A Mother in History
- First edition
- Author: Jean Stafford
- Publisher: Farrar Straus & Giroux
- Publication date: 1966
- Media type: Print (hardback)
- Pages: 121
- ISBN: 978-0374213725

= A Mother in History =

1966 essay

A Mother in History is an essay by Jean Stafford published in 1966 by Farrar Straus & Giroux.

In her only non-fiction book, Stafford adapted the methods of the New Journalism to present a series of interviews with Marguerite Oswald, mother of Lee Harvey Oswald, in the aftermath of the John F. Kennedy assassination.

The title of the piece is derived from Marguerite Oswald's characterization of herself as "a mother in history."

==Publication background==
The article was initially commissioned by McCall's in 1965 to assemble a series of interviews with Marguerite Oswald, mother of Lee Harvey Oswald, the latter widely regarded at the time as the lone assassin in the murder of US President John Fitzgerald Kennedy an expansion of a commissioned 1965 McCall's article based on a three-day interview with Marguerite Oswald."

==Reception==

"A Mother in History, with its controversial subject and its impassioned responses, is a fascinating example of Jean Stafford's adaptation of her skills as a fiction writer to a new, personal form of journalism...What the biographers do agree on is the similarity of Mrs. Oswald to Stafford's own eccentric fictional characters."—Literary critic Maureen Ryan in The Kenyon Review (Autumn, 1994).

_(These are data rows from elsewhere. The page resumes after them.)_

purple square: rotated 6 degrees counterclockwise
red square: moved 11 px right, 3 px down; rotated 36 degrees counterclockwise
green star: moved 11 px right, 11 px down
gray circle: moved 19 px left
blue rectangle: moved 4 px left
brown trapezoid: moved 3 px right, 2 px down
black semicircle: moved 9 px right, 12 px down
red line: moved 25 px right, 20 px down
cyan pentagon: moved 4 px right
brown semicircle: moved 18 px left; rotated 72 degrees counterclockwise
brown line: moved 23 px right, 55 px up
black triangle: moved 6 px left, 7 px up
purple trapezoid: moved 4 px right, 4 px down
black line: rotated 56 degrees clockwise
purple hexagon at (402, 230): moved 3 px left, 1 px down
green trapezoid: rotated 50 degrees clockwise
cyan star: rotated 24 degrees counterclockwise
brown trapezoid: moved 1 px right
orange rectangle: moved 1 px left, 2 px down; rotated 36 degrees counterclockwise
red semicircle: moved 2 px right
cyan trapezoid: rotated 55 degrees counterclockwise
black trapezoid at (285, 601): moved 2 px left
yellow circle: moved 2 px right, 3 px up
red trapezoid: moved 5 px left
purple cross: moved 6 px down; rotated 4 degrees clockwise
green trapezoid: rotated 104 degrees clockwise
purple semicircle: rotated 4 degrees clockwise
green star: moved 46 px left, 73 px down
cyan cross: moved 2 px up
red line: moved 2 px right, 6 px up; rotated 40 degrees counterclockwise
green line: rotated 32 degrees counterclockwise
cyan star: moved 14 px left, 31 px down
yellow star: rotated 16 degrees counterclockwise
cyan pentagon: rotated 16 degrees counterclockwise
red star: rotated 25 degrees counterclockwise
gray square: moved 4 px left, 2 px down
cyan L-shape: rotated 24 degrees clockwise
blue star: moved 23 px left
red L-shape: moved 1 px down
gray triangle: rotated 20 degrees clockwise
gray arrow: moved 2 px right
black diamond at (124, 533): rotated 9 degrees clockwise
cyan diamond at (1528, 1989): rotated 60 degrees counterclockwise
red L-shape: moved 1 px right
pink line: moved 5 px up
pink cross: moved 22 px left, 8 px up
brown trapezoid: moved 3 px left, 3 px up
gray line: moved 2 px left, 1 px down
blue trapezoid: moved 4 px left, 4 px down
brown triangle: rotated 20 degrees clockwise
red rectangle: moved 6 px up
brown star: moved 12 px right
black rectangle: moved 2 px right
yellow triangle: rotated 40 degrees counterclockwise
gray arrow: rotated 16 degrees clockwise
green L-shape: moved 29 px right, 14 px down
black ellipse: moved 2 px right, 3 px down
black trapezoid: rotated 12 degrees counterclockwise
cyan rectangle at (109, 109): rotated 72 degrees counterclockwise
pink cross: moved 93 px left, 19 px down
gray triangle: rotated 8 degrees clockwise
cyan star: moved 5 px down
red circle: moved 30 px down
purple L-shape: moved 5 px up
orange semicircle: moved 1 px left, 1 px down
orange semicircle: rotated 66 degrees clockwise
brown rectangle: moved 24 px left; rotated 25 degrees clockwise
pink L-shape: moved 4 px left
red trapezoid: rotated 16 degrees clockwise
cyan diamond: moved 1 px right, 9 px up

Popular reaction to the book was positive. The hardback edition sold ten thousand copies in the first three months after its release.

Critical response was largely negative, in part due to Stafford's idiosyncratic application of the New Journalism methodology, substituting the third-person point-of-view for her own editorial voice.

Time panned A Mother of History, calling it "by far Stafford's most thoroughly unpleasant book—perhaps the most abrasively unpleasant book in recent years—and it required no writing talent at all."

American Heritage, in a 1992 review of the Pharos Books reissue of A Mother In History, provided quotes by Marguerite Oswald, "the assassin's mother", which serve as their own indictment of Lee Harvey Oswald who "acting alone, had killed John F. Kennedy."

==Sources==
- Ryan, Maureen. "Green Visors and Ivory Towers: Jean Stafford and the New Journalism". The Kenyon Review, Autumn, 1994, New Series, Vol. 16, No. 4 pp. 104-119. Kenyon College. Accessed February 17, 2026.
- Wilson, Mary Ann. 1996. Jean Stafford: A Study of the Short Fiction. Twayne Publishers. Simon & Schuster, New York.